In the above problem statement before training the model, we have done several preprocessing steps on the dataset that mainly dealt with removing stopwords, delete emojis. Later, text document is converted to lowercase for better generalization.

Subsequently, scores were cleaned up and removed, thus reducing unnecessary noise from the data set. Thereafter, we have also removed the repeating characters from the words along with removing the urls, since they do not have any significant importance.

Finally, We perform Stemming (reducing words to their derived roots) Y Lematización (reducing derived words to their root form known as a lemma) for best results.

5.1: Select the target text and column for our further analysis

data=df[['text','target']]

5.2: Replacement of values ​​for easier understanding. (Assigning 1 to the positive feeling 4)

data['target'] = data['target'].replace(4,1)
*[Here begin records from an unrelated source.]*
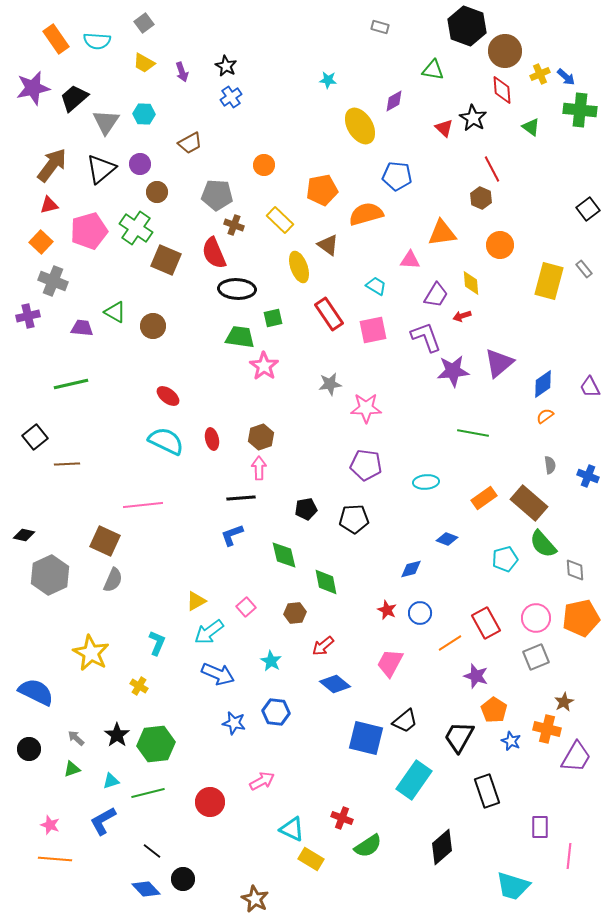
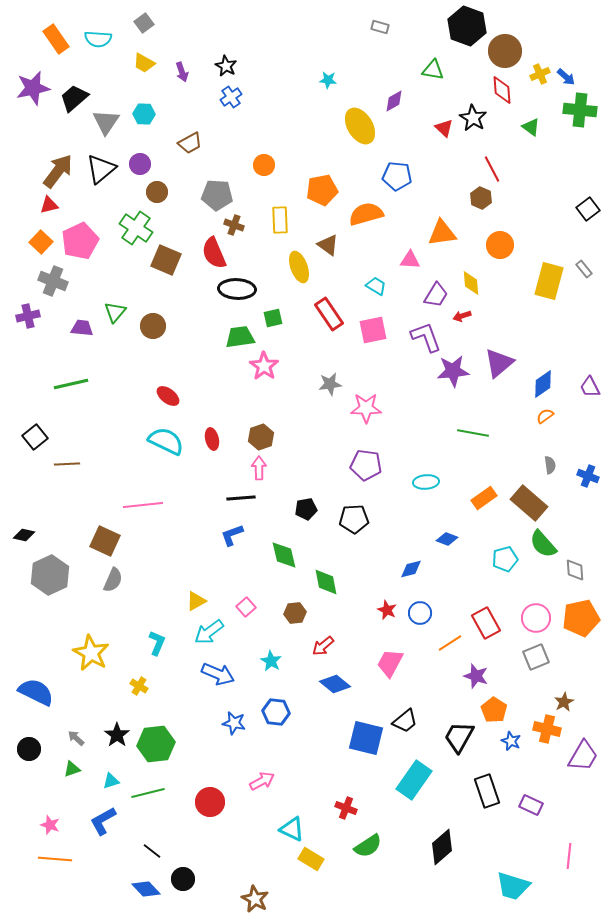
cyan semicircle at (97, 41): moved 1 px right, 2 px up
brown arrow at (52, 165): moved 6 px right, 6 px down
yellow rectangle at (280, 220): rotated 44 degrees clockwise
pink pentagon at (89, 231): moved 9 px left, 10 px down; rotated 9 degrees counterclockwise
green triangle at (115, 312): rotated 40 degrees clockwise
green trapezoid at (240, 337): rotated 16 degrees counterclockwise
purple trapezoid at (576, 757): moved 7 px right, 1 px up
red cross at (342, 818): moved 4 px right, 10 px up
purple rectangle at (540, 827): moved 9 px left, 22 px up; rotated 65 degrees counterclockwise
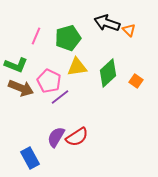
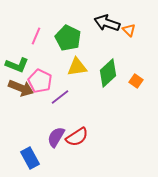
green pentagon: rotated 30 degrees counterclockwise
green L-shape: moved 1 px right
pink pentagon: moved 9 px left
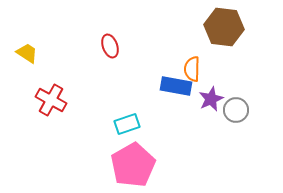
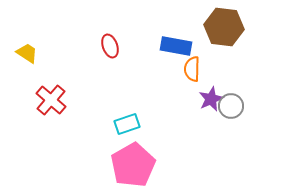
blue rectangle: moved 40 px up
red cross: rotated 12 degrees clockwise
gray circle: moved 5 px left, 4 px up
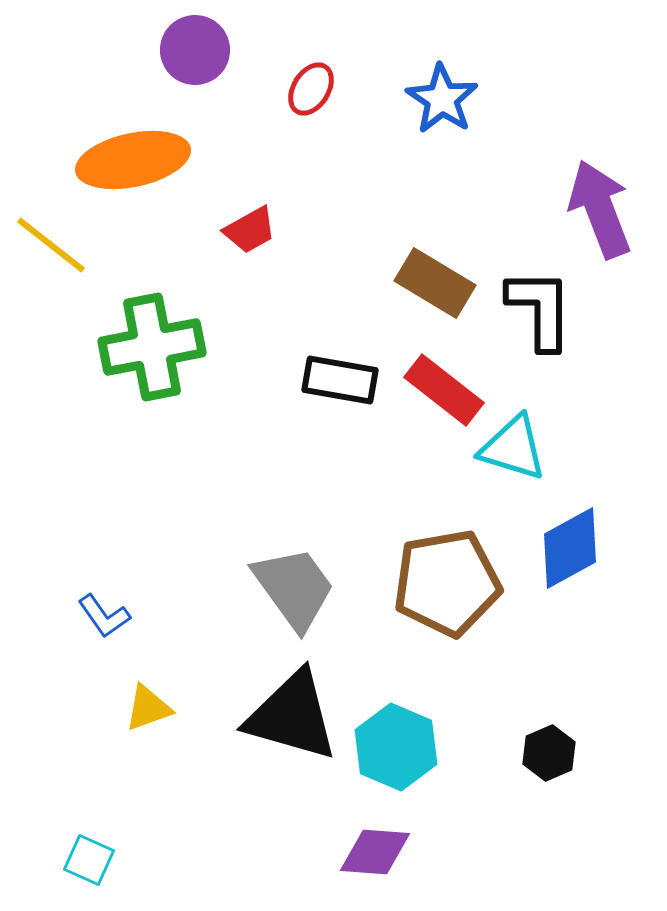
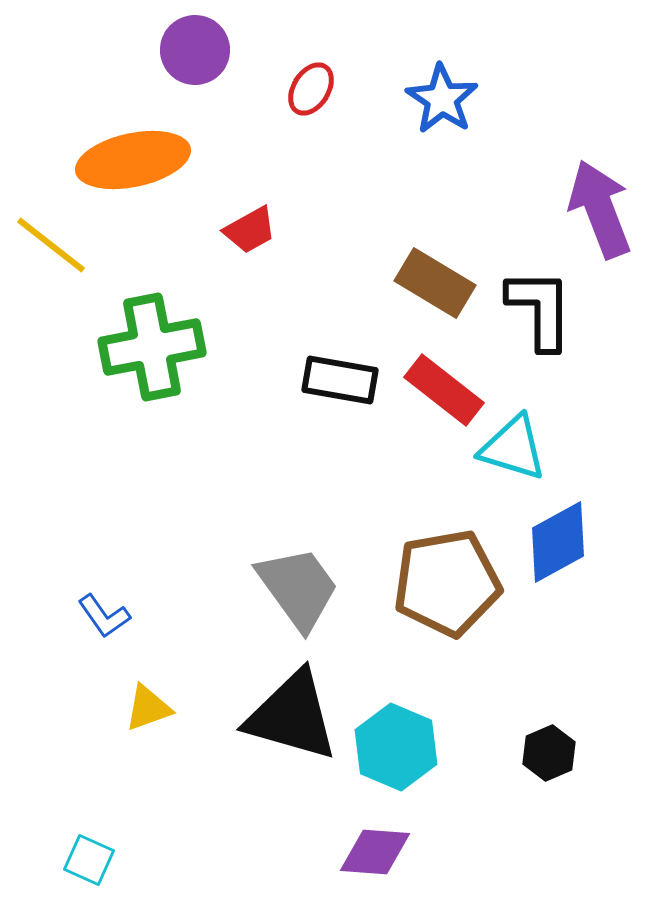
blue diamond: moved 12 px left, 6 px up
gray trapezoid: moved 4 px right
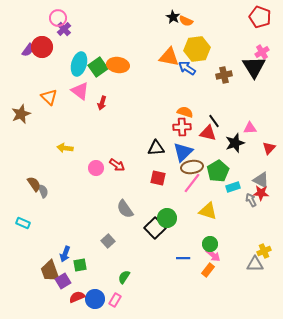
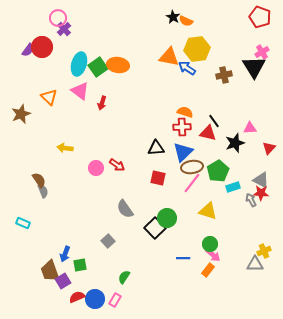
brown semicircle at (34, 184): moved 5 px right, 4 px up
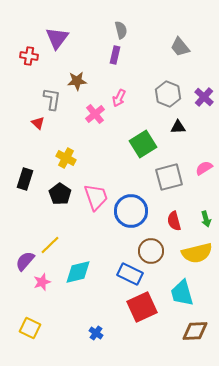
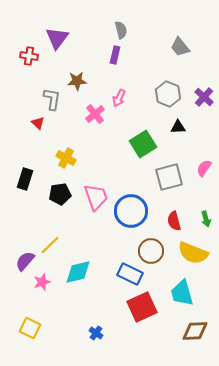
pink semicircle: rotated 24 degrees counterclockwise
black pentagon: rotated 30 degrees clockwise
yellow semicircle: moved 4 px left; rotated 36 degrees clockwise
5.3: Print Unique Values ​​of Target Variables

data['target'].unique()

Production:

array([0, 1], dtype=int64)

5.4: Separation of positive and negative tweets

data_pos = data[data['target'] == 1]
data_neg = data[data['target'] == 0]

5.5: taking a quarter of data so that we can run on our machine easily

data_pos = data_pos.iloc[:int(20000)]
data_neg = data_neg.iloc[:int(20000)]

5.6: Combining positive and negative tweets

dataset = pd.concat([data_pos, data_neg])

5.7: Make the declaration text lowercase

dataset['text']=dataset['text'].str.lower()
dataset['text'].tail()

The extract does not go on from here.